Как я слажу c Ходорковским, как мне превратить его в действующее лицо? Ведь есть большая опасность просто «запачкать» роман. Понимаете, что я имею в виду, да? Запачкать его всей этой грязью политических сенсаций.
— Да, ваш роман ведь открывается эпиграфом из «Острова Сахалина». Почему именно этот текст?
— Я, конечно, понимаю, что этот текст не из тех, которые «на все времена», и его немного сложно читать из-за «научного» подхода, но он ведь одновременно и очень смешной!
— Как удивительно, что вы это говорите. «Остров Сахалин» сегодня считается скорее идеальным образцом великой прозы, возможно, одним из лучших текстов XX века из написанных по-русски.
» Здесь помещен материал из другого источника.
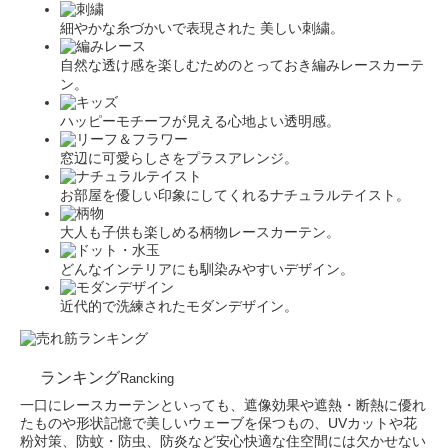
細やかな糸づかいで表現された 美しい刺繍。
自然な透け感を楽しむためのとっておき編みレースカーテ
ン。
ハッピーモチーフが見える心地よい透明感。
窓辺に可愛らしさをプラスアレンジ。
お部屋を優しい印象にしてくれるナチュラルテイスト。
大人も子供も楽しめる柄物レースカーテン。
どんなインテリアにも馴染みやすいデザイン。
近代的で洗練されたモダンデザイン。
ランキング
Rancking
一口にレースカーテンといっても、遮像効果や遮熱・断熱に優れ
たものや形状記憶で美しいウェーブを保つもの、UVカットや花
粉対策、防蚊・防虫、防炎など安心快適な住空間には欠かせない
— Да, конечно, это шедевр, но для меня все-таки важнее его короткая проза. В «Сахалине» интересно, что Чехов как бы постоянно спрашивает себя: кто я, где я, зачем я всем этим занимаюсь? Его подход был ведь совсем неожиданным для того времени, весь этот интерес к заключенным — тогда это никого не волновало, как, впрочем, и сегодня. И еще для меня очень важно ощущение абсолютной потерянности, того, что человек теряется и исчезает в этом пространстве. Чехов в каком-то смысле помог мне «взойти на танцпол». Я тоже в своих странствиях испытывала похожее чувство, и «Остров Сахалин» как бы указал мне на возможность описать это. В других главах я обращаюсь к другим писателям, вы найдете там Достоевского и Мандельштама, но кроме них есть и много других.
— То, о чем вы говорите, для меня скорее сближает ваш роман с чем-то, что, например, делает сегодня — и вообще в последние годы — Улицкая.
— Да, конечно. Но в первую очередь я должна была опираться на то, что прочитала еще в молодости, на русскую классику. Это важно, так как это составляет фундамент моего романа. Друзья, с которыми я познакомилась в России, хорошо знали Гоголя, Достоевского, и мы подолгу обсуждали их тогда. Я обратилась к «русскому роману» не потому, что это правильно с точки зрения концепции, но потому, что без него я просто не могу писать. Я, конечно, немного шучу на этот счет в романе: мол, знаете, в моем романе не так много героев, как в «русском», и он не такой толстый — ну, в конце концов, сегодня все стараются быть стройнее, slim fit, вот я тоже решила, что лучше пусть мой «русский роман» будет a slim novel. Моя задача была как раз сочинить современный «русский роман». Вполне возможно, что у меня это не вышло. Ну, я честно попыталась.